What I wonder about is if MS eventually buys AMD outright... and then Google (or Apple) buys Intel... and we have CPU wars on a far grander scale...

I wonder how our resident AMD fanboys would react to being fans of MS...
 
Doesn't the M1 ultra use TSMC 5nm so it's of course going to be more efficient than most CPU's and GPUs built on older processing nodes.
 
LOL! Don't hold your breath for that to happen! Apple can release whatever overpriced monstrosity they want, but they will never capture more than a niche market willing to pay the exorbitant Apple tax.

Do people still do this? Im forever mystified by people taking sides with one corporation or the other. I’ve been using Macs since forever but 100% realise that they’re not for everybody and a PC is clearly better for certain work and games especially. It’s just computers dude.

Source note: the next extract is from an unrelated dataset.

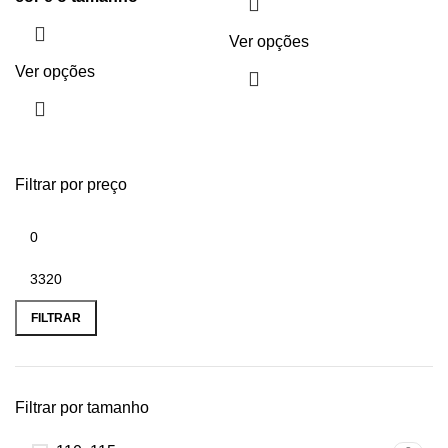
Ver opções
Ver opções
Filtrar por preço
FILTRAR
Filtrar por tamanho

They don’t need to be more than a niche, they’re one of the highest values companies in the world, domination of the computer market is not their goal. PC’s are popular because they work perfectly for most people and there’s plenty of excellent machines out there.

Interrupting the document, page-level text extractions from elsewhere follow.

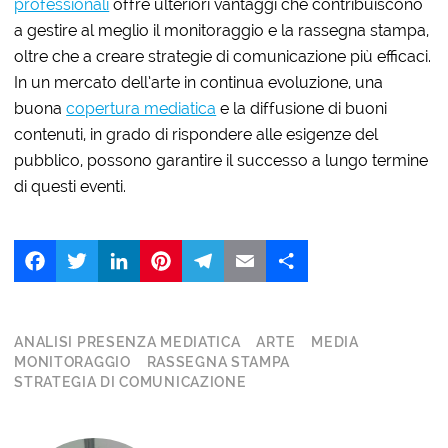
professionali
offre ulteriori vantaggi che contribuiscono
a gestire al meglio il monitoraggio e la rassegna stampa,
oltre che a creare strategie di comunicazione più efficaci.
In un mercato dell’arte in continua evoluzione, una
buona
copertura mediatica
e la diffusione di buoni
contenuti, in grado di rispondere alle esigenze del
pubblico, possono garantire il successo a lungo termine
di questi eventi.
Facebook
Twitter
LinkedIn
Pinterest
Telegram
Email
Share
ANALISI PRESENZA MEDIATICA
ARTE
MEDIA
MONITORAGGIO
RASSEGNA STAMPA
STRATEGIA DI COMUNICAZIONE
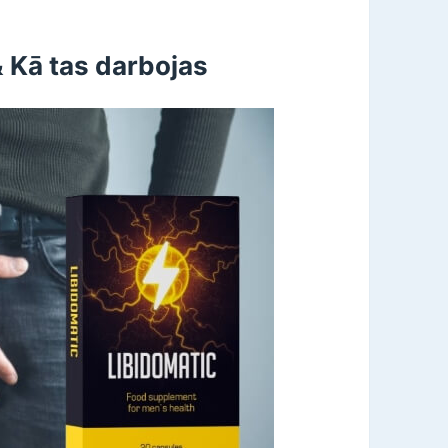
& Kā tas darbojas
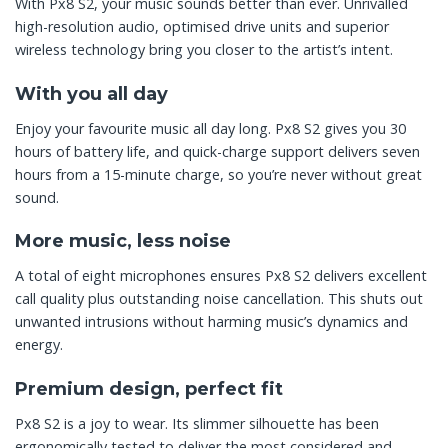
With Px8 S2, your music sounds better than ever. Unrivalled
high-resolution audio, optimised drive units and superior
wireless technology bring you closer to the artist’s intent.
With you all day
Enjoy your favourite music all day long. Px8 S2 gives you 30
hours of battery life, and quick-charge support delivers seven
hours from a 15-minute charge, so you’re never without great
sound.
More music, less noise
A total of eight microphones ensures Px8 S2 delivers excellent
call quality plus outstanding noise cancellation. This shuts out
unwanted intrusions without harming music’s dynamics and
energy.
Premium design, perfect fit
Px8 S2 is a joy to wear. Its slimmer silhouette has been
ergonomically tested to deliver the most considered and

As for Macs being overpriced, as a freelancer I pay a lot to lease an M1Max MacBook Pro but it’s worth every penny. Work that would have brought my old MBP to its knees, fans going like a jet engine, it sails through. I’ve had it for a month and am yet to hear the fan or feel it get hot, and the battery life is insane.

Most will likely be buying the studio for work too, so in that context it’s not expensive if it gives you a return on investment.

The hype for Apple Silicon is justified, I’m used to incremental improvements in new machines but this genuinely feels like a game changer this time. God knows what the Mac Pro will be capable of. 👍
 
I think the idea is it’s ahead in both:
2-A6-FD25-E-FCE7-4-E39-B7-D6-8863-CDDC42-F1.jpg

I think that’s the comparison to an i5, but there’s more graphs including one comparing the M1 Ultra to an i9 and the M1 Ultra edges ahead of team blue. This probably has the best information right now:

https://www.cpu-monkey.com/en/cpu_benchmark-cinebench_r23_multi_core-16

  • AMD Ryzen Threadripper 3990X: 74,422
  • AMD Ryzen 9 5950X: 28,641
  • Intel Core i9-12900K: 27,472
  • Apple M1 Ultra (48-GPU)23,566
    • Apple M1 Ultra (64-GPU) 23,566
    • AMD Ryzen 9 5900X 21,878

I mean the graph is what it says, faster at the stated TDP, the graph just wears off after that. The claim vs the 3090 is absurd :joy:

Now Cinebench or Geekbench are not end all be all.

Impressive? Of course, it's efficiency and ability to produce such performance is very impressive but who cares for efficiency in professional environment? Looking forward to Puget tests and actual real work scenarios in Adobe Suite, Davinci Resolve etc.

Edit:
Now I am quite interested with the shared VRAM, being able to access 64GB/128GB of VRAM (if fast) will be amazing in Resolve.